I very nearly did it.

I very nearly day-dreamed my way through a wine purchase at a supermarket by simply half-looking at the label and assuming that I knew what I was picking up.

Nestled right next door to the Chilean stalwart Casillero del Diablo was Camino del Angel, a new offering from Sainsbury’s whose label bears more than a little passing resemblance to the former.

camino

Filtering out the generics of a plain white label with a black band below and a circular motif, the main font for the brand name is blatantly emulated and the sub-conscious mind sees the capitalised C and lower case d.

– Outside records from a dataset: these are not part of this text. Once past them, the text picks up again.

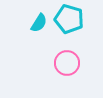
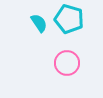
cyan semicircle: rotated 66 degrees counterclockwise
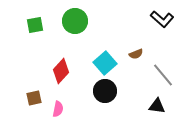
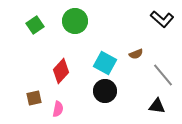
green square: rotated 24 degrees counterclockwise
cyan square: rotated 20 degrees counterclockwise
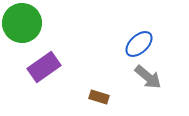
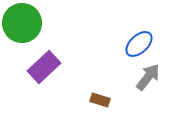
purple rectangle: rotated 8 degrees counterclockwise
gray arrow: rotated 92 degrees counterclockwise
brown rectangle: moved 1 px right, 3 px down
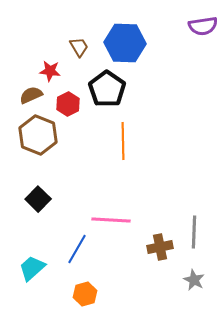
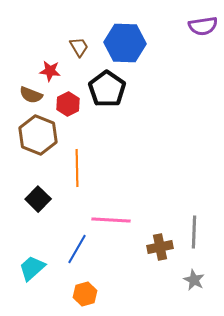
brown semicircle: rotated 135 degrees counterclockwise
orange line: moved 46 px left, 27 px down
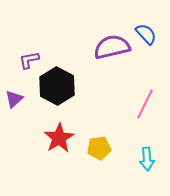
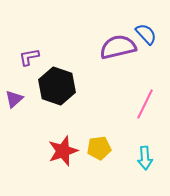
purple semicircle: moved 6 px right
purple L-shape: moved 3 px up
black hexagon: rotated 9 degrees counterclockwise
red star: moved 4 px right, 13 px down; rotated 12 degrees clockwise
cyan arrow: moved 2 px left, 1 px up
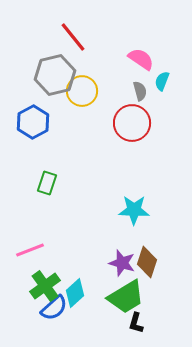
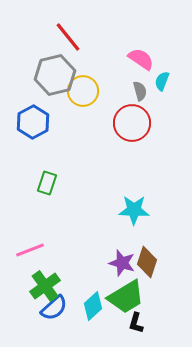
red line: moved 5 px left
yellow circle: moved 1 px right
cyan diamond: moved 18 px right, 13 px down
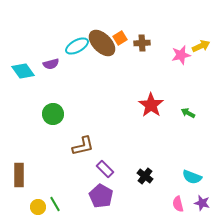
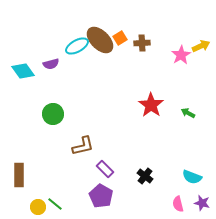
brown ellipse: moved 2 px left, 3 px up
pink star: rotated 18 degrees counterclockwise
green line: rotated 21 degrees counterclockwise
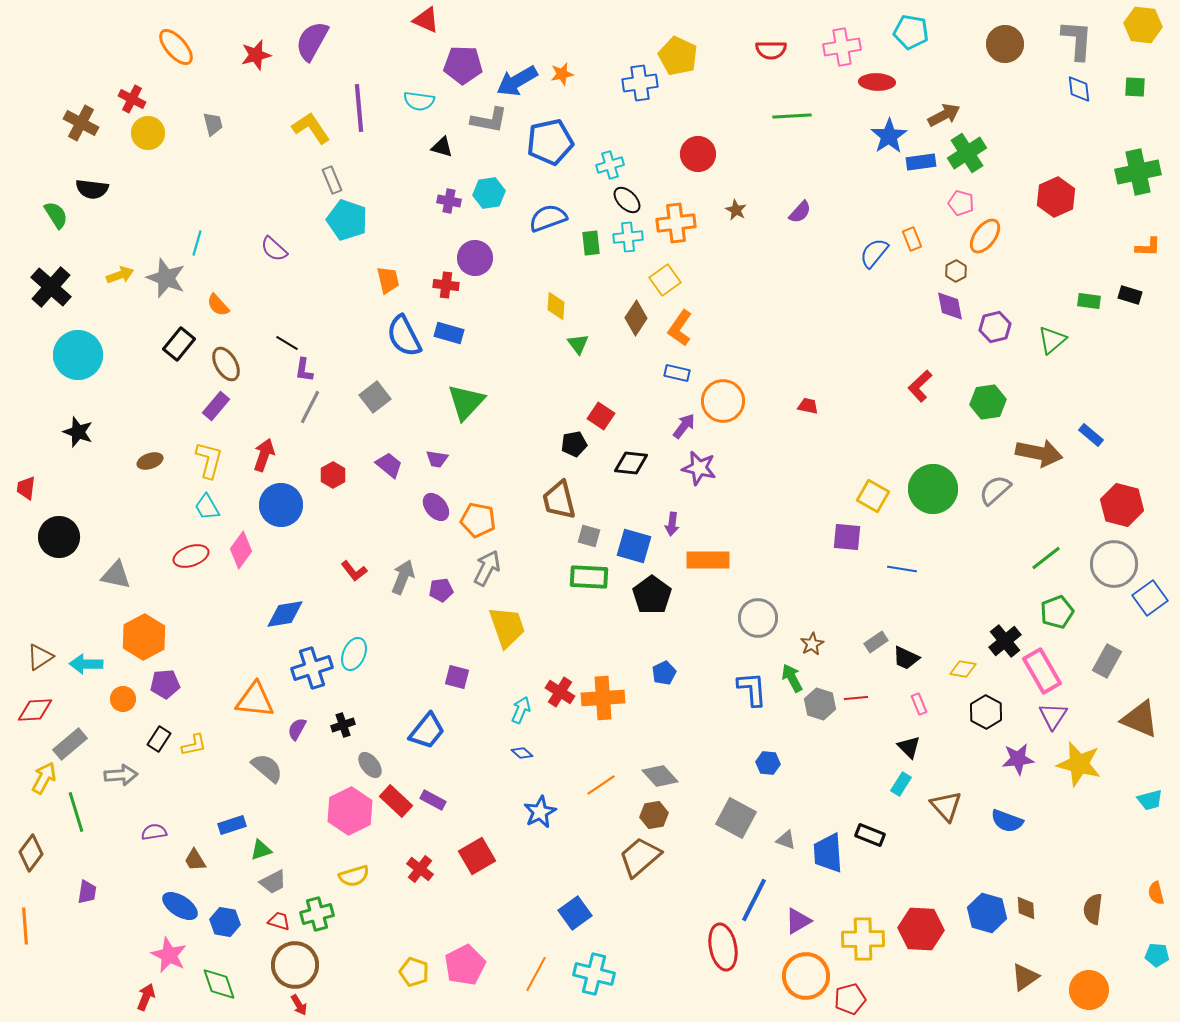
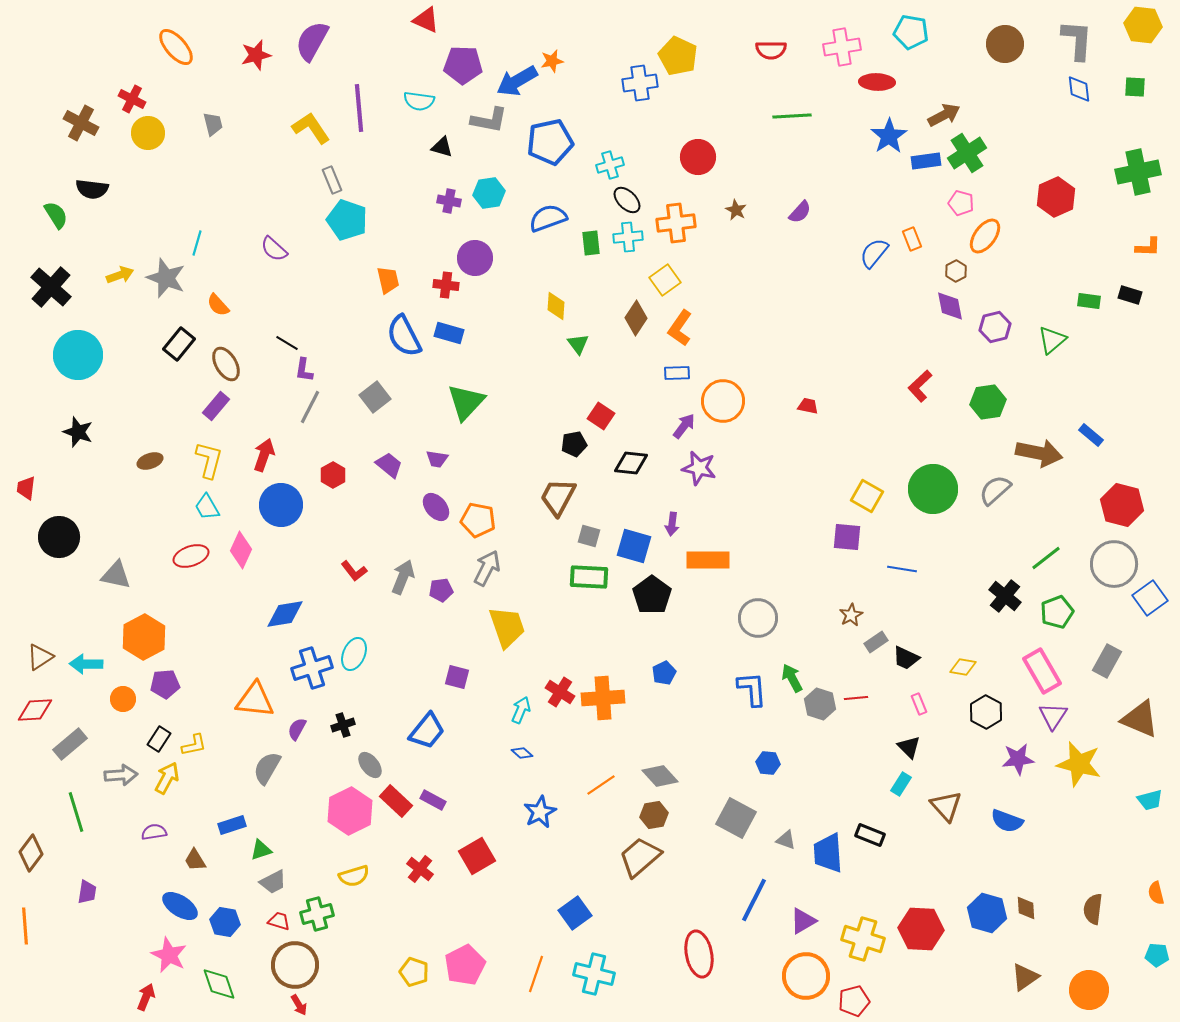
orange star at (562, 74): moved 10 px left, 13 px up
red circle at (698, 154): moved 3 px down
blue rectangle at (921, 162): moved 5 px right, 1 px up
blue rectangle at (677, 373): rotated 15 degrees counterclockwise
yellow square at (873, 496): moved 6 px left
brown trapezoid at (559, 500): moved 1 px left, 3 px up; rotated 42 degrees clockwise
pink diamond at (241, 550): rotated 12 degrees counterclockwise
black cross at (1005, 641): moved 45 px up; rotated 12 degrees counterclockwise
brown star at (812, 644): moved 39 px right, 29 px up
yellow diamond at (963, 669): moved 2 px up
gray semicircle at (267, 768): rotated 100 degrees counterclockwise
yellow arrow at (44, 778): moved 123 px right
purple triangle at (798, 921): moved 5 px right
yellow cross at (863, 939): rotated 18 degrees clockwise
red ellipse at (723, 947): moved 24 px left, 7 px down
orange line at (536, 974): rotated 9 degrees counterclockwise
red pentagon at (850, 999): moved 4 px right, 2 px down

Of course it’s not the first time that a particular wine from a particular country has slipped in to a ‘house’ style across brands and retailers.  A clear example is the number of line drawings of mountain ranges that can be found on Argentinian Malbec.

malbec-mountains

Both Camino and Casillero are from the Central Valley in Chile, both are from the Cabernet Sauvignon grape and the 2015 harvest.  Both are 13.5% in alcohol and both are similarly labelled so, will they be similar in taste?

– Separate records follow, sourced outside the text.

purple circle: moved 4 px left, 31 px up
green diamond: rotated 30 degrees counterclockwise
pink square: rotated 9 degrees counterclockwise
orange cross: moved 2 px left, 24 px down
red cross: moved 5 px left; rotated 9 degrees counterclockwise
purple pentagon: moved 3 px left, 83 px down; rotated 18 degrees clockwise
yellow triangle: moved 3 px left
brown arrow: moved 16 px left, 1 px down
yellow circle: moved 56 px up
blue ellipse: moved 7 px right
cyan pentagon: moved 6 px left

I awoke from my daydream, knowingly purchased them both, and decided to put them through the taste test.

Camino del Angel Cabernet Sauvignon 2015 , Valle Central, Chile, 13.5%, £7

The nose of this wine was clean and full of ripe fruits.  I could detect intense blackcurrants, plums and damson blue fruit, mixed in with a whiff of cake and pepper spice and touches of vanilla florality.  The overall impression of this wine, even before tasting it, was rich with the tertiary characters of both liquorice and meat.

On the palate the overall sensation continued with a somewhat beefy rich texture.  Even though there was a fairly high acid to match this out, the combination of the stewed dark fruit and almost chewy grainy tannins meant this was a tough taste.  Alongside the sour fruit, touches of ash and bitterness added further to this austerity, and the stalky raw finish is what you have left in your mouth on the end palate.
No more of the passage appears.